Wassail - photo by John Templin

A simmering pot of “Wassail” on Christmas morning! — Apple cider, orange juice, pineapple juice, black pepper, ginger, cloves and cinnamon - this is what Christmas smells like!

Traditional Wassailing (and, incidentally, Toasting) Wassail, first started as a greeting or as a toast. Waes hael, revelers might say holding up a mug of spiced cider. Eventually, as things go, wassail referred less often to the greeting and more often to the drink.

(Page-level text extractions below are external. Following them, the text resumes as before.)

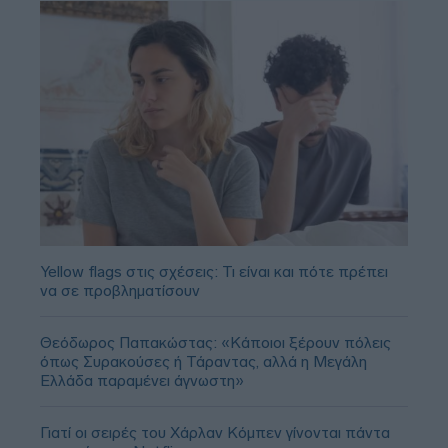
Yellow flags στις σχέσεις: Τι είναι και πότε πρέπει
να σε προβληματίσουν
Θεόδωρος Παπακώστας: «Κάποιοι ξέρουν πόλεις
όπως Συρακούσες ή Τάραντας, αλλά η Μεγάλη
Ελλάδα παραμένει άγνωστη»
Γιατί οι σειρές του Χάρλαν Κόμπεν γίνονται πάντα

Wassail is a hot, mulled punch often associated with Yuletide, drunk from a 'wassailing bowl'. The earliest versions were warmed mead into which roasted crab apples were dropped and burst to create a drink called 'lambswool' drunk on Lammas day, still known in Shakespeare's time.

Later, the drink evolved to become a mulled cider made with sugar, cinnamon, ginger and nutmeg, topped with slices of toast as sops and drunk from a large communal bowl.[citation needed] Modern recipes begin with a base of wine, fruit juice or mulled ale, sometimes with brandy or sherry added. Apples or oranges are often added to the mix, and some recipes also call for beaten eggs to be tempered into the drink. Great bowls turned from wood, pottery or tin often had many handles for shared drinking and highly decorated lids; antique examples can still be found in traditional pubs.

Hence the first stanza of the traditional carol the Gloucestershire Wassail dating back to the Middle Ages.

Wassail! wassail! all over the town, Our toast it is white and our ale it is brown; Our bowl it is made of the white maple tree; With the wassailing bowl, we'll drink unto thee.